The number of convenience stores in the UK has increased by 17% since 2012 according to a report by the Local Data Company (LDC) whilst Global Data predict that the convenience sector will grow by a further 22% in the next five years.
With the ongoing threat of online shopping and internet giant Amazon stepping into the market with their Amazon Pantry and Prime Now offerings, how is the convenience store continuing to grow in such challenging conditions?
Little and often
The trend is towards shopping little and often rather than doing one big shop at the weekend.
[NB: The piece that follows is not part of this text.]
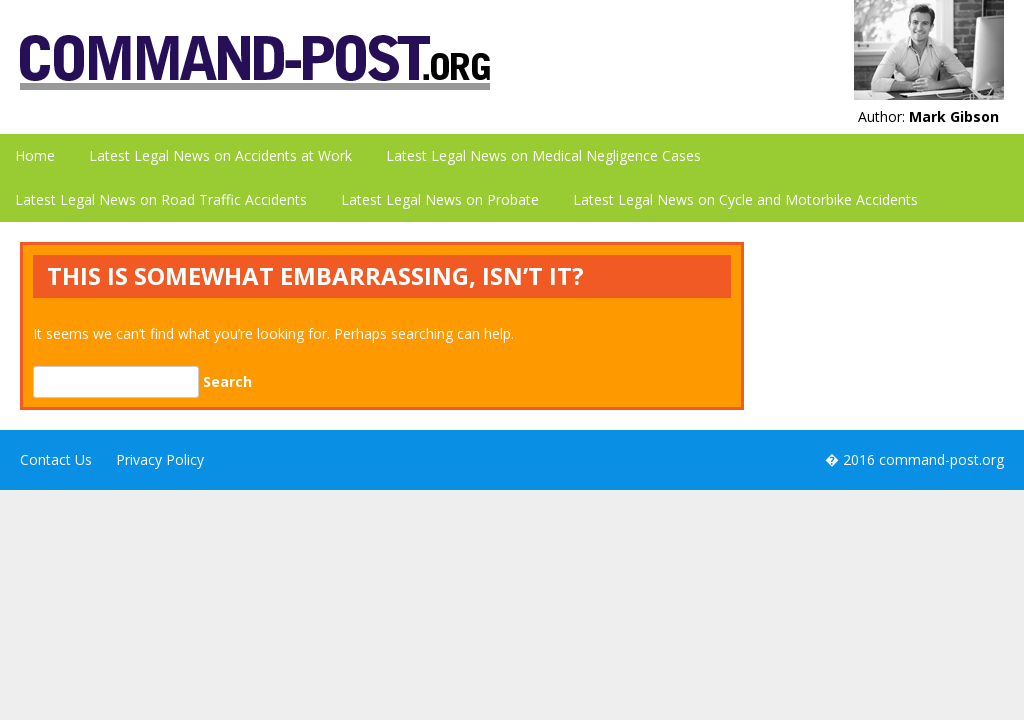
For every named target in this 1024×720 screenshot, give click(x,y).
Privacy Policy (160, 459)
Smaller households with less storage space lead to consumers doing more regular top up shops to complement those from the bigger supermarkets.
Millennials are driving this change in behaviour, doing their food and grocery shopping in convenience stores on a more regular basis. 25.3% of 25-34-year-olds say that they do their weekly shop in a convenience store, versus just 5.7% of 55-64-year-olds.
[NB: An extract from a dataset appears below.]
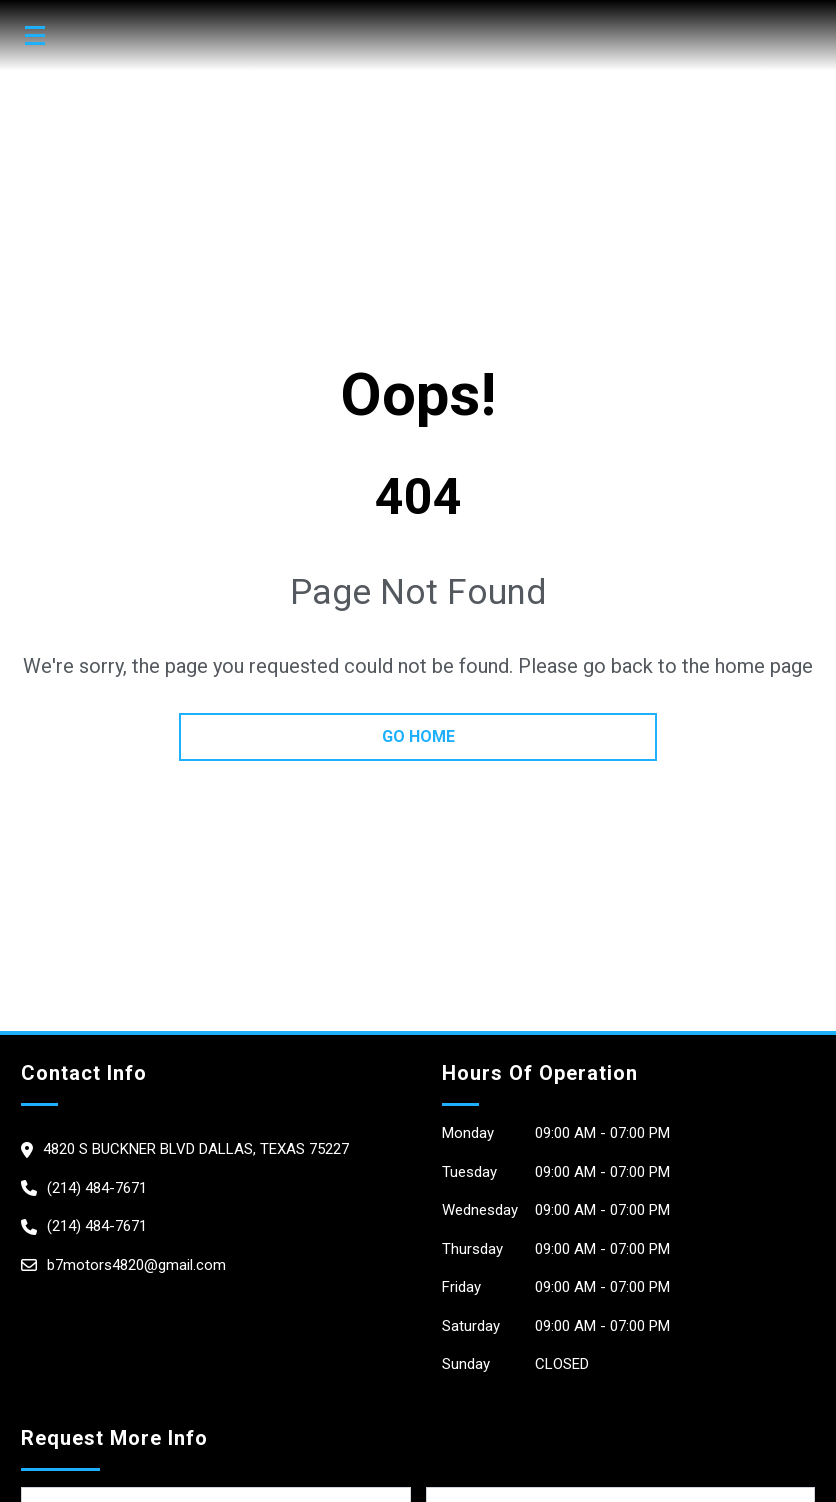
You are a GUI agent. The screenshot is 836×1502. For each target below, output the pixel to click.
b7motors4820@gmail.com (136, 1265)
The younger generations are not only using convenience stores for top-up shopping but have begun using them for weekly shops as speed and ease of shopping are increasingly important factors to time-pressured millennials.
Convenience and product range
The clue is in the name ,but convenience stores offer consumers not only ease of shopping but also an increased product range that is comparable with mini supermarkets. Quality is increasingly important, and the convenience sector have upped their game to match the demand of the millennial shopper.
Stores now offer everything from soap to slush drinks and cigarettes to sushi leaving shoppers little reason to seek out the bigger stores.
Food to go and fresh produce
Food on the go continues to drive the profits upwards due to the higher margin and flexibility of prices against usual branded food items.
The purchase of a few staple items such as bread and milk drive three quarters of all convenience store purchases according to the Global Data report however fresh produce is becoming increasingly popular with consumers looking to buy goods that would last two to three days from their local convenience store.
In store experience
Whilst the news all appears to be positive, the convenience sector can’t rest on its laurels and needs to continue to monitor consumer trends.
As well as price and convenience, the in-store experience is becoming ever more important and shop owners will need to ensure that they offer an experience to match or better their larger competitors.
A word of caution also needs to be added regarding upcoming legislation changes. Scotland has recently introduced minimum pricing for alcohol and the rest of the UK is watching this closely.
The sugar tax has just been introduced and with a looming obesity crisis, there could be further health related legislation.
The convenience sector has proven that it can adapt and face challenges head on, as the sector continues to grow there has rarely been a better time to be a convenience store owner.